*EXERCISE DESCRIPTION*: All lines from the one with "Annabel Payne , a" through the final line below are to be reproduced exactly; omit the others.

(Collected data)
Start of Block
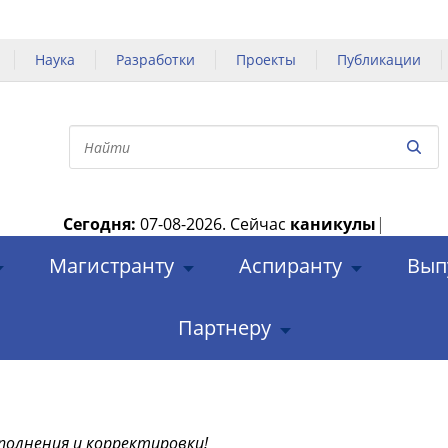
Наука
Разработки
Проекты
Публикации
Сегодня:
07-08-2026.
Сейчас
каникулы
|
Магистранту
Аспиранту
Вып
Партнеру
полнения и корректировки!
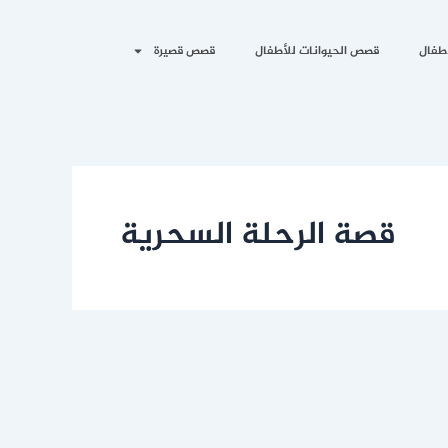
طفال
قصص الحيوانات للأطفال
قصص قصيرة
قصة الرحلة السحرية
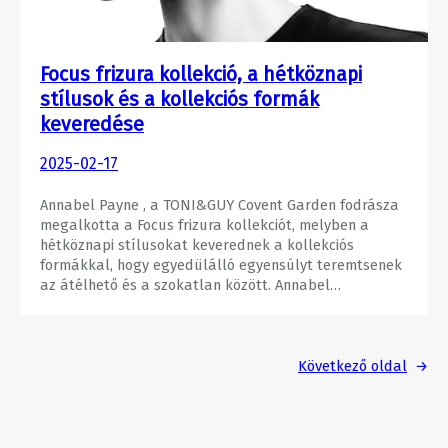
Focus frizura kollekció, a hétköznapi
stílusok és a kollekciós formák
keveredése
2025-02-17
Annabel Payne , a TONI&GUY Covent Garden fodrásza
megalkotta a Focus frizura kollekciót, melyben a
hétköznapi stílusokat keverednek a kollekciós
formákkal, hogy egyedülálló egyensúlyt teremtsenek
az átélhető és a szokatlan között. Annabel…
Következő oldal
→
End of Block
*TASK RESULT*:
Annabel Payne , a TONI&GUY Covent Garden fodrásza
megalkotta a Focus frizura kollekciót, melyben a
hétköznapi stílusokat keverednek a kollekciós
formákkal, hogy egyedülálló egyensúlyt teremtsenek
az átélhető és a szokatlan között. Annabel…
Következő oldal
→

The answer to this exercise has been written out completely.